MB-101 targets the IL13Rα2 chain, thereby interfering with the anti-inflammatory functions of the IL13 pathway. IL13Rα2 is associated with poor prognosis by promoting migration and invasion of glioma cells.
Clinical progress of PD-1-targeting immune checkpoint inhibitors
The US Food and Drug Administration (FDA) has approved a PD-1 inhibitor, Tislelizumab (Tevimbra, BeiGene), that can be marketed as second-line treatment of advanced esophageal squamous cell carcinoma following chemotherapy. Data from the Phase 3 RATIONALE 302 trial indicate that tislelizumab decreases the risk of death by 30% compared to chemotherapy.
Nivolumab (Opdivo, BMS) in combination with chemotherapy has been approved for treatment of unresectable or metastatic urothelial carcinoma. Nivolumab reduced mortality risk by 22%, compared to chemotherapy alone, in the Phase 3 CHECKMATE-901 trial.
Finally, adding pembrolizumab (Keytruda, Merck) to chemoradiotherapy ‘significantly’ extended overall survival in subjects with early-stage cervical cancer, as reported by interim analysis of the Phase 3 KEYNOTE-A18 trial. No specific numbers have been disclosed. The regimen had previously been approved for late-stage cervical cancer.
Development of new Covid-19 vaccines and MAbs
The monoclonal antibody Pemgarda (Invivyd) has been approved by FDA for prophylactic use in immunocompromised individuals 12 y of age and older who are unlikely to mount immune responses following vaccination. Pemgarda, which targets the Spike surface protein of SARS-CoV-2, had been shown to neutralize the latest circulating strain JN.1.
The intranasal vaccine Avacc 10 (Intravacc) was safe and immunogenic as a booster dose in a randomized, double-blinded, placebo-controlled, dose-escalation Phase 1 trial involving 36 healthy adults. The vaccine, which is administered in two doses 3 weeks apart, consists of the antigen presented on outer membrane vesicles, themselves having adjuvant properties.
Parkinson’s disease vaccine shows signs of activity in an early trial
The Parkinson’s disease vaccine UB-312 (Vaxxinity) induced 20% decreased levels of pathological alpha-synuclein in the cerebrospinal fluid and some improvement in disease manifestations. The elicited antibodies also showed preferential binding to aggregated form of alpha-synuclein with almost no binding to the monomeric form.

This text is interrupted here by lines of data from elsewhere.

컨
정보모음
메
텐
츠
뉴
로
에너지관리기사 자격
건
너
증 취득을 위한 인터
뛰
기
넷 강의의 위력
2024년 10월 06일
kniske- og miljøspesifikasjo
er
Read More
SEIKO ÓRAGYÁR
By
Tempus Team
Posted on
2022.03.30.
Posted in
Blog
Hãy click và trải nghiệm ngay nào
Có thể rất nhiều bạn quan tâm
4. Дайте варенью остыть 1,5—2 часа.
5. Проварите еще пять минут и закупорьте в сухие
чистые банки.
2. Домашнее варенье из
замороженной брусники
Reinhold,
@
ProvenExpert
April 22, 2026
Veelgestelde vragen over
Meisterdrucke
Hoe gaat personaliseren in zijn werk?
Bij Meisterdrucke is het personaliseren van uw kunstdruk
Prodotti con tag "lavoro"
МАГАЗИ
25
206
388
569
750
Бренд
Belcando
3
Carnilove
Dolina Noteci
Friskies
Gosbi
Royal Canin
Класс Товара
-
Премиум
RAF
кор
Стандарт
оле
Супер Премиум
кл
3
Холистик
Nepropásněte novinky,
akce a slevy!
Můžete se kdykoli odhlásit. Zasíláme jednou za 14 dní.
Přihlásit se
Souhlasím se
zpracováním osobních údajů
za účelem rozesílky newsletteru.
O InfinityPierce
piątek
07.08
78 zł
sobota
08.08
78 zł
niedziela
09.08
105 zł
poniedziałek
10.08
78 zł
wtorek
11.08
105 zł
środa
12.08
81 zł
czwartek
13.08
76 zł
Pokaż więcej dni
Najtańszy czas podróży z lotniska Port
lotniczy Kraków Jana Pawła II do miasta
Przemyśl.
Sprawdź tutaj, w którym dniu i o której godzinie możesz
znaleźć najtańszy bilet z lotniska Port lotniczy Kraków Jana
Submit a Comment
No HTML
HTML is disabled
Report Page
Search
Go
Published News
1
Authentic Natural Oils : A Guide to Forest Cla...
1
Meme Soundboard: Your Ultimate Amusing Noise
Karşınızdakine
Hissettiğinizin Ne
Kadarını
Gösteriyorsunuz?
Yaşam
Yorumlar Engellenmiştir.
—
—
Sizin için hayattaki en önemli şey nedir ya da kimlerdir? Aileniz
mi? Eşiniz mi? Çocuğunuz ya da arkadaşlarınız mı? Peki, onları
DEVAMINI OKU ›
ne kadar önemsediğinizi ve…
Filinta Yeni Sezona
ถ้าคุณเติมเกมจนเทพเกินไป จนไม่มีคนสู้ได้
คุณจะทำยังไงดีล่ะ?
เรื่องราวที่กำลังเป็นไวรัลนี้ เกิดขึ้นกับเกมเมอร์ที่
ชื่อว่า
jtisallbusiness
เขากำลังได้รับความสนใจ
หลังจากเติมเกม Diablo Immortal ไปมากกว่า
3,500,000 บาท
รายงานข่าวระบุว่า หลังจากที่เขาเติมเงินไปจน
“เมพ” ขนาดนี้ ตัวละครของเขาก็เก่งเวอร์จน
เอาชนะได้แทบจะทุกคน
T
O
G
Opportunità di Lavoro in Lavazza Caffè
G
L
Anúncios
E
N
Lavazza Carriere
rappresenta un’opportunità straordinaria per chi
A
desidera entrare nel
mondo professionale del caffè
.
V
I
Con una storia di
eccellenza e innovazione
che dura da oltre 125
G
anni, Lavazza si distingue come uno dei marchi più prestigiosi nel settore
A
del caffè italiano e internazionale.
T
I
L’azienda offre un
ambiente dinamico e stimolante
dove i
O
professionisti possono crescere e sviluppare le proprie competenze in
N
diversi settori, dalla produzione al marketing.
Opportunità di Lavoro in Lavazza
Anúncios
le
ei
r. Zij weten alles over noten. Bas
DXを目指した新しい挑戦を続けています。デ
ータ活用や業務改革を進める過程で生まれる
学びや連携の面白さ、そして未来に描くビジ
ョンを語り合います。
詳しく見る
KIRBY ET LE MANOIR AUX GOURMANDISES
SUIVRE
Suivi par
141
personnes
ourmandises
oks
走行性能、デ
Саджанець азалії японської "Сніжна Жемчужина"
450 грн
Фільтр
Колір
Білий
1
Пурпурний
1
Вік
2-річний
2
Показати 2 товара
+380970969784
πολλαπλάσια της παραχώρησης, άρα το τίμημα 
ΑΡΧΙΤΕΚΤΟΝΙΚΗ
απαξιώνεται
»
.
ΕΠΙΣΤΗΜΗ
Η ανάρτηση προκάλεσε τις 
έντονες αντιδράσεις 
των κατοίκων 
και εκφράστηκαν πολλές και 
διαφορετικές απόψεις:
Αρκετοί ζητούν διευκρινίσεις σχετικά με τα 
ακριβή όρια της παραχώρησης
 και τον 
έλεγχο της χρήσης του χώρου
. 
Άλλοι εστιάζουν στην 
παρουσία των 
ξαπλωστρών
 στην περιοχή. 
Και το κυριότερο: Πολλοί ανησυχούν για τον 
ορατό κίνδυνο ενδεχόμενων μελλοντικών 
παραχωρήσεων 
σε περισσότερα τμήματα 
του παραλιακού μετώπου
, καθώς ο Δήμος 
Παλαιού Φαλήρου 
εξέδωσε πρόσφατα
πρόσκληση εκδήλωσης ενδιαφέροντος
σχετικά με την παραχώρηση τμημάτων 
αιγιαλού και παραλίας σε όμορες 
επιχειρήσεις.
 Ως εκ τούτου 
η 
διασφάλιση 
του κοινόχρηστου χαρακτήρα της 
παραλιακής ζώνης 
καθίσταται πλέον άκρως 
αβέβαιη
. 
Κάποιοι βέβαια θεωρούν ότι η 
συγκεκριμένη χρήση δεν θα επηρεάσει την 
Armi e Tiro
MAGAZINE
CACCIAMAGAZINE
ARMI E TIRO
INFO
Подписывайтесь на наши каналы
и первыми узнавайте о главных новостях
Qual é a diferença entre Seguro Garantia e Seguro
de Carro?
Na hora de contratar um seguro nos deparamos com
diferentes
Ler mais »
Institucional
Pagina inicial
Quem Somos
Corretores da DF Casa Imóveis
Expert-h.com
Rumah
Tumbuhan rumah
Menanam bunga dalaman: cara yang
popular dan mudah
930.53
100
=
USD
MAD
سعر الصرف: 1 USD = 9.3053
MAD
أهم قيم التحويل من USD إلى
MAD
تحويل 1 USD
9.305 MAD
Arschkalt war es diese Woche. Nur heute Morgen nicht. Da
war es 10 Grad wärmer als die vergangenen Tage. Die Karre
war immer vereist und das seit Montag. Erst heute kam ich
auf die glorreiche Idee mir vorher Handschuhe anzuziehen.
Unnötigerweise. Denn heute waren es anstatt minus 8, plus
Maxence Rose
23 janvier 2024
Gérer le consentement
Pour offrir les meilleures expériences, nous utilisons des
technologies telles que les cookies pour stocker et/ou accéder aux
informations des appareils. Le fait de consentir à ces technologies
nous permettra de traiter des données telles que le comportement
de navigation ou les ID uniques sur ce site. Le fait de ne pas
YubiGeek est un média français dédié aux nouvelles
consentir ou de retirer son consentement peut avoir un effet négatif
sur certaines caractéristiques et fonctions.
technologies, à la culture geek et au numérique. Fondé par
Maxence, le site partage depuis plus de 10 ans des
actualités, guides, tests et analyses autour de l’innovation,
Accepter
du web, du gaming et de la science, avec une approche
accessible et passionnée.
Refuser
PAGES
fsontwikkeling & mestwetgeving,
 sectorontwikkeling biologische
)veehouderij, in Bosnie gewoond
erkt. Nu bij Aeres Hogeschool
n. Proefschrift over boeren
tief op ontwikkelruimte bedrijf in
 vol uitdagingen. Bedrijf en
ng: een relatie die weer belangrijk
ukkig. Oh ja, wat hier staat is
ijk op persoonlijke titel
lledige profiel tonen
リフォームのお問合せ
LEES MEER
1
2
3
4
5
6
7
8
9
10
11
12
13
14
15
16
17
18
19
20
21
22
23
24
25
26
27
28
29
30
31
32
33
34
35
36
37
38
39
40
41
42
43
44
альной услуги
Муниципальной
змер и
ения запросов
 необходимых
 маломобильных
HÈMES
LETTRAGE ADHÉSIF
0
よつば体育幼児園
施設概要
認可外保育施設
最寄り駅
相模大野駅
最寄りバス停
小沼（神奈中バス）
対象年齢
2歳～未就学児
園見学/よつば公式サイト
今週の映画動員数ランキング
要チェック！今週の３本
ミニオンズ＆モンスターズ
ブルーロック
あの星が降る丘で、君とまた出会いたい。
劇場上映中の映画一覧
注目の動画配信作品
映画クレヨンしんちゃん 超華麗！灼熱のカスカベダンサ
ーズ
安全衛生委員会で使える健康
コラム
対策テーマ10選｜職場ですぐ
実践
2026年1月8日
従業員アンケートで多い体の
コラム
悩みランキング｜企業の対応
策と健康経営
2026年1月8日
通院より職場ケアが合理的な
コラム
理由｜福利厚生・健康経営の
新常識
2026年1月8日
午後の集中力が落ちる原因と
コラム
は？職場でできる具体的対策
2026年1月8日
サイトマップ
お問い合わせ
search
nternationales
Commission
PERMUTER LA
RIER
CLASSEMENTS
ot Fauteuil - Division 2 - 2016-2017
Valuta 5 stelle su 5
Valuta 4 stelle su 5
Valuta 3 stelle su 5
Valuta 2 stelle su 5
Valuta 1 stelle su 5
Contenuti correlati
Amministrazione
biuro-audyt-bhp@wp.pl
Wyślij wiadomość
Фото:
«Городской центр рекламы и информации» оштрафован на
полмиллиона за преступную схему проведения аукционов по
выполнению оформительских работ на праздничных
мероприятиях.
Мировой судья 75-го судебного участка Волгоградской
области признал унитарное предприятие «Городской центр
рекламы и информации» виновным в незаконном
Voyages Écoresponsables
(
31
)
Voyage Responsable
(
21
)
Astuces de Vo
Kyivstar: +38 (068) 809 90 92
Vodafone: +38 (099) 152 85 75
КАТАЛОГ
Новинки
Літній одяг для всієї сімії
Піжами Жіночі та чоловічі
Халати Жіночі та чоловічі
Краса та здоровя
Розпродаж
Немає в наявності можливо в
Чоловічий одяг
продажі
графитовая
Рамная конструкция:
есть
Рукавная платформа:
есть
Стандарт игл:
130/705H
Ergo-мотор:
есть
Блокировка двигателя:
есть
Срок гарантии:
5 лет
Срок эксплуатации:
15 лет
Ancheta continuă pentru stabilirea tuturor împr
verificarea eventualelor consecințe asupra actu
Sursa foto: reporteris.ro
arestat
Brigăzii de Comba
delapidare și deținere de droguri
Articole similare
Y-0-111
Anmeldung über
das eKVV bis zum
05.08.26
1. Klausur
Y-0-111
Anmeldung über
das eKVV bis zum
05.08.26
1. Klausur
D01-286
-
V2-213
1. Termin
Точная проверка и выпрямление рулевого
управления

The randomized, double-blind, placebo-controlled dose-escalation Phase 1 trial enrolled 20 Parkinson’s disease patients.
HeplisavB vaccine protects non-responders living with HIV
Three doses of the CpG-adjuvanted hepatitis B vaccine HepBCpG (Heplisav, Dynavax) achieved 99% protection in HIV patients who had not responded effectively to other hepatitis B vaccines. The randomized, multicenter, dose-escalation trial enrolled >500 HIV subjects undergoing antiretroviral therapy.
No safety concerns were reported, with most of the frequent adverse events being pain and fatigue.
Reference
- Brown CE, Hibbard JC, Alizadeh D, Blanchard MS, Natri HM, Wang D, Ostberg JR, Aguilar B, Wagner JR, Paul JA. et al. Locoregional delivery of IL-13Ralpha2-targeting CAR-T cells in recurrent high-grade glioma: a phase 1 trial. Nat Med. 2024. doi:10.1038/s41591-024-02875-1.